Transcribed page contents
[Start of Attachment]

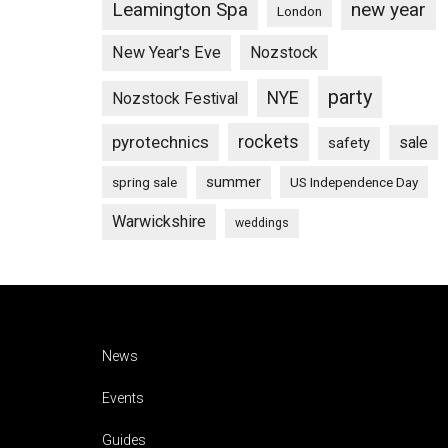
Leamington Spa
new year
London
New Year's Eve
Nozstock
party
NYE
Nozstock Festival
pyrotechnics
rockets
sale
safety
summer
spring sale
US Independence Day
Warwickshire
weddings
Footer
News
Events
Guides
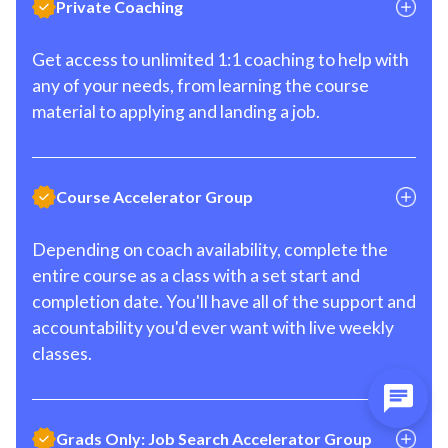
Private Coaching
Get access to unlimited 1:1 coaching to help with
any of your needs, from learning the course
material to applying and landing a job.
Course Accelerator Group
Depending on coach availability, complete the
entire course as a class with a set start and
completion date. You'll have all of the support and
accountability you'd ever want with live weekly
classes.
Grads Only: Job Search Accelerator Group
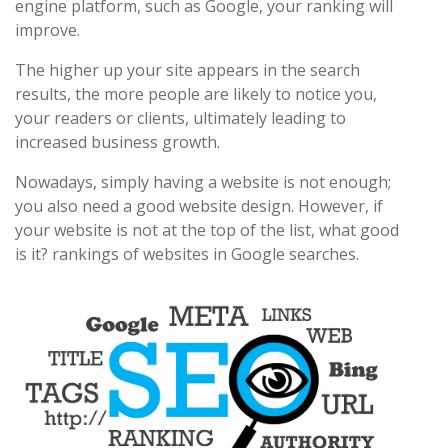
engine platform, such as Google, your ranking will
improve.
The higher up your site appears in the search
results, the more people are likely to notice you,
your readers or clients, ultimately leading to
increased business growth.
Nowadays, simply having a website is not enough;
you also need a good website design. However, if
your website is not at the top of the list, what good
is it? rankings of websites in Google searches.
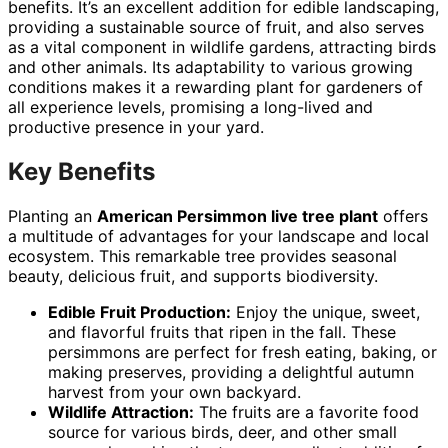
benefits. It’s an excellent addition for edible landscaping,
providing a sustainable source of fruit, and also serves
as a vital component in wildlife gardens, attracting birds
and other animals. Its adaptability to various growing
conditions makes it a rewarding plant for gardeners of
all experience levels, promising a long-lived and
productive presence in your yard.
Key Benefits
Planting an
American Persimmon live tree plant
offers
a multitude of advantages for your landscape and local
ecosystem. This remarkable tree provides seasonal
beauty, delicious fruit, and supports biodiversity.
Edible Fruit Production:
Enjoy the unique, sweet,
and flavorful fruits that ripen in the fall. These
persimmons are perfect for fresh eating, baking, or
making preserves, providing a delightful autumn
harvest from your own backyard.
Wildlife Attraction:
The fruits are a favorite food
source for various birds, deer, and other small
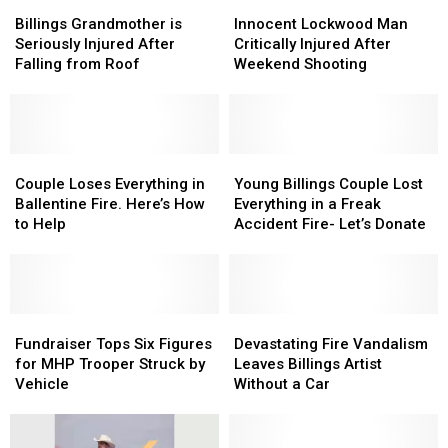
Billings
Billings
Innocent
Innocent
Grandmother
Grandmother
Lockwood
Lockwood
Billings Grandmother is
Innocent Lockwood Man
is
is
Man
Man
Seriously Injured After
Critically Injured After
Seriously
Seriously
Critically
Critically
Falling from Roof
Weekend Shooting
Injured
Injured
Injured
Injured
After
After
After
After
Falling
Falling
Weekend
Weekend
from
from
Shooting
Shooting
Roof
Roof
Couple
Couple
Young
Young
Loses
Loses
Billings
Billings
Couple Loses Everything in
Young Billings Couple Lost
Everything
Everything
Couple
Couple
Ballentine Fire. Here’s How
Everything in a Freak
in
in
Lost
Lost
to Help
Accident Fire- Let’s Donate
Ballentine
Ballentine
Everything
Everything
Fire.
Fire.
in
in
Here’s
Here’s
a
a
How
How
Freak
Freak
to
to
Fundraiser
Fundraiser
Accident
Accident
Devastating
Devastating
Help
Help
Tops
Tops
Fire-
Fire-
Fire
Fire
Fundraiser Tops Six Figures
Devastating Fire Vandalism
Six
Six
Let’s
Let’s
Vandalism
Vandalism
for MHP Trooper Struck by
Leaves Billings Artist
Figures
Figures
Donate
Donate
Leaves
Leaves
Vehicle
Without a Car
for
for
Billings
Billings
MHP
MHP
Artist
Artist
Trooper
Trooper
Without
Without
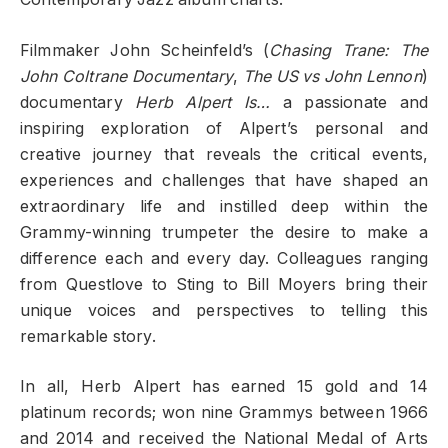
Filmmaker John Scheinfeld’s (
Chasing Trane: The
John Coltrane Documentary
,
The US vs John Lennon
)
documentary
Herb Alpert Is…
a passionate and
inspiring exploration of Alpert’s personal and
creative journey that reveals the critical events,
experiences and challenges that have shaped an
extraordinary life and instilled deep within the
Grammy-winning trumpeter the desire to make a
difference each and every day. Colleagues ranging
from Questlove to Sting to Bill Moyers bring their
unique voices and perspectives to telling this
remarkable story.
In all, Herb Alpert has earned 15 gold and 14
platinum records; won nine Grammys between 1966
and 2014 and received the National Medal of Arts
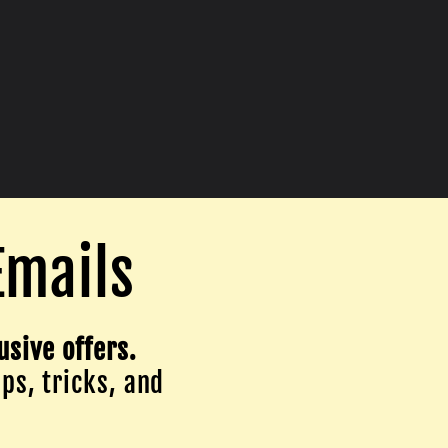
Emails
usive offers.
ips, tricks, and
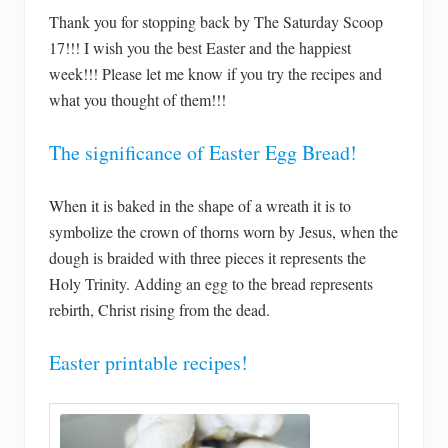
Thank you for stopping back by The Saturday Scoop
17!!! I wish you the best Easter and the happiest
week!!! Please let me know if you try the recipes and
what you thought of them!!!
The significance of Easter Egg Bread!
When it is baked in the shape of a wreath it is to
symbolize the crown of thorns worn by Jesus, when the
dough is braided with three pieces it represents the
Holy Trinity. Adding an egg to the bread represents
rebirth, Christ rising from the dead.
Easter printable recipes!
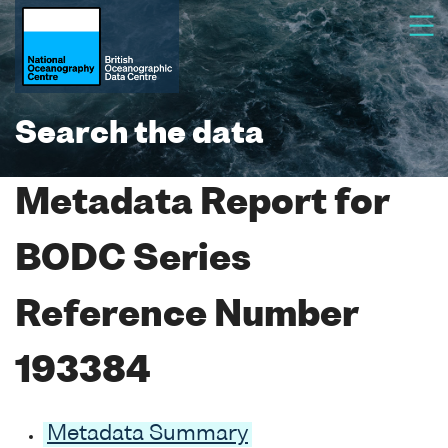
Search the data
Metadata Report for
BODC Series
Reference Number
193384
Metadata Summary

[End of Attachment]
[Start of Attachment]

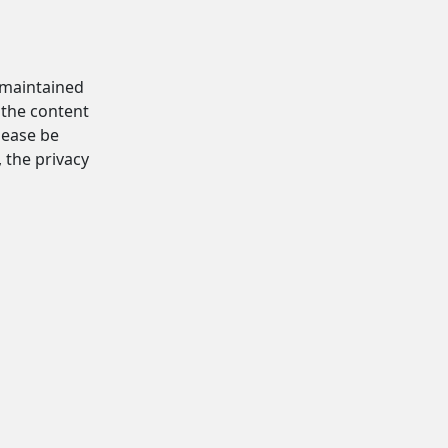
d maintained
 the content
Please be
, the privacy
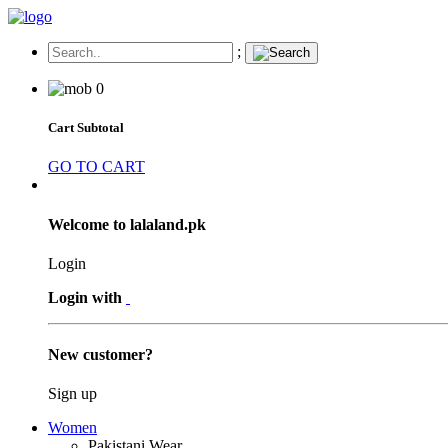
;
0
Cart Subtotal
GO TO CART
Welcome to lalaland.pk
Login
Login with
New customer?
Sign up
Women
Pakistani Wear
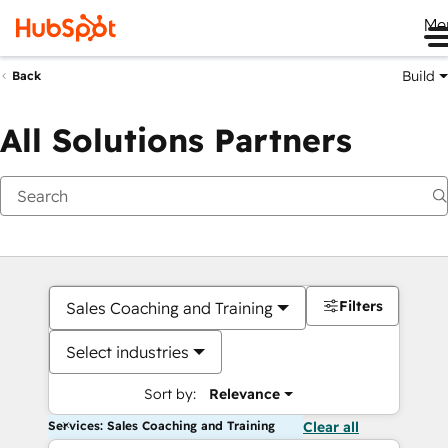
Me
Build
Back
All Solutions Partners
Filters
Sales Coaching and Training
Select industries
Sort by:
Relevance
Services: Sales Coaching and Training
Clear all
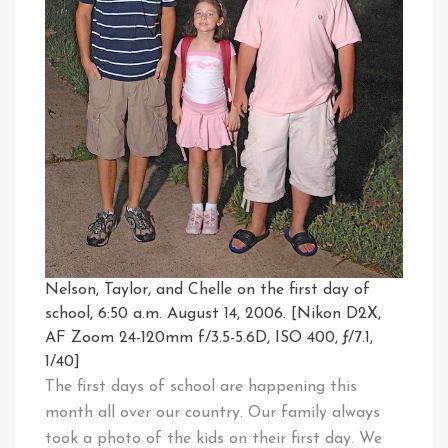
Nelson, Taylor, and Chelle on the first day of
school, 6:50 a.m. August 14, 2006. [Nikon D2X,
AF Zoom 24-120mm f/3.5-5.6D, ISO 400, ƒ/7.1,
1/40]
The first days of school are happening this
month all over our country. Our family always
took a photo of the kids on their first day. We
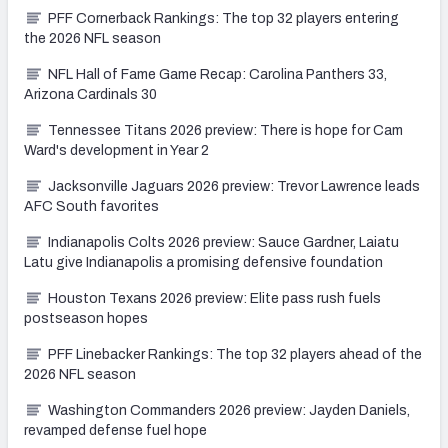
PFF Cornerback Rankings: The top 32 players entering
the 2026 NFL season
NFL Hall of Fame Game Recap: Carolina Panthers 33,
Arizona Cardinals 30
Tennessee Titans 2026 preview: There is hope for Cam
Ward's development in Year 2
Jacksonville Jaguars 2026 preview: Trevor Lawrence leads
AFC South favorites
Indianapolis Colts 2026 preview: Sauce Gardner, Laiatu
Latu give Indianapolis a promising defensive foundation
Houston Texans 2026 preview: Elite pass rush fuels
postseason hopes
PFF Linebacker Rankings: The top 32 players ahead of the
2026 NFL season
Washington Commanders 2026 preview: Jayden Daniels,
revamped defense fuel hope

[End of Attachment]

What you need to produce is an exact copy of the entries above, limited to the lines from the one with "Leamington Spa" up to and including the one with "providing a sustainable", without pictures.

Leamington Spa
new year
London
New Year's Eve
Nozstock
party
NYE
Nozstock Festival
pyrotechnics
rockets
sale
safety
summer
spring sale
US Independence Day
Warwickshire
weddings
Footer
News
Events
Guides
Private Coaching
Get access to unlimited 1:1 coaching to help with
any of your needs, from learning the course
material to applying and landing a job.
Course Accelerator Group
Depending on coach availability, complete the
entire course as a class with a set start and
completion date. You'll have all of the support and
accountability you'd ever want with live weekly
classes.
Grads Only: Job Search Accelerator Group
engine platform, such as Google, your ranking will
improve.
The higher up your site appears in the search
results, the more people are likely to notice you,
your readers or clients, ultimately leading to
increased business growth.
Nowadays, simply having a website is not enough;
you also need a good website design. However, if
your website is not at the top of the list, what good
is it? rankings of websites in Google searches.
benefits. It’s an excellent addition for edible landscaping,
providing a sustainable source of fruit, and also serves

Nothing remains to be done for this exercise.